Exercise requirements: From the data that follows, copy every line with the string "thuật".
Listed entries Start Marker
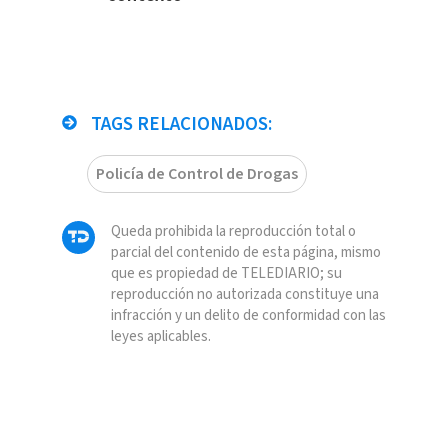
TAGS RELACIONADOS:
Policía de Control de Drogas
Queda prohibida la reproducción total o
parcial del contenido de esta página, mismo
que es propiedad de TELEDIARIO; su
reproducción no autorizada constituye una
infracción y un delito de conformidad con las
leyes aplicables.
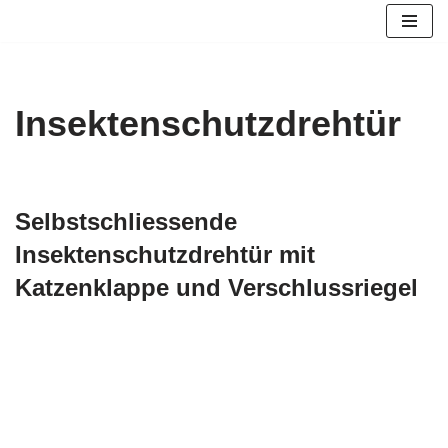
Zum
Inhalt
springen
Insektenschutzdrehtür
Selbstschliessende
Insektenschutzdrehtür mit
Katzenklappe und Verschlussriegel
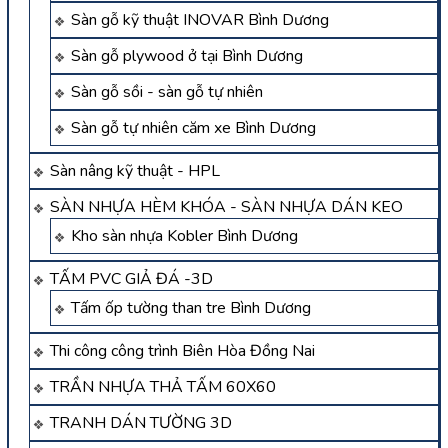
Sàn gỗ kỹ thuật INOVAR Bình Dương
Sàn gỗ plywood ở tại Bình Dương
Sàn gỗ sồi - sàn gỗ tự nhiên
Sàn gỗ tự nhiên căm xe Bình Dương
Sàn nâng kỹ thuật - HPL
SÀN NHỰA HÈM KHÓA - SÀN NHỰA DÁN KEO
Kho sàn nhựa Kobler Bình Dương
TẤM PVC GIẢ ĐÁ -3D
Tấm ốp tường than tre Bình Dương
Thi công công trình Biên Hòa Đồng Nai
TRẦN NHỰA THẢ TẤM 60X60
TRANH DÁN TƯỜNG 3D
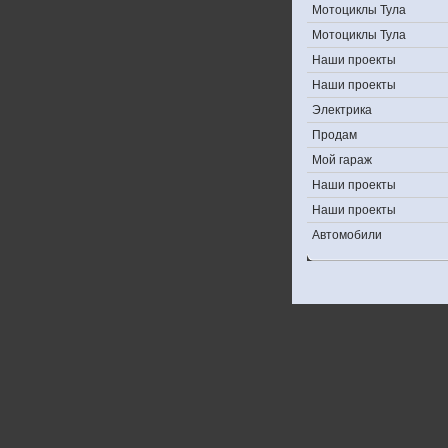
Мотоциклы Тула
Мотоциклы Тула
Наши проекты
Наши проекты
Электрика
Продам
Мой гараж
Наши проекты
Наши проекты
Автомобили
Listed entries End Marker
Task result:
Sàn gỗ kỹ thuật INOVAR Bình Dương
Sàn nâng kỹ thuật - HPL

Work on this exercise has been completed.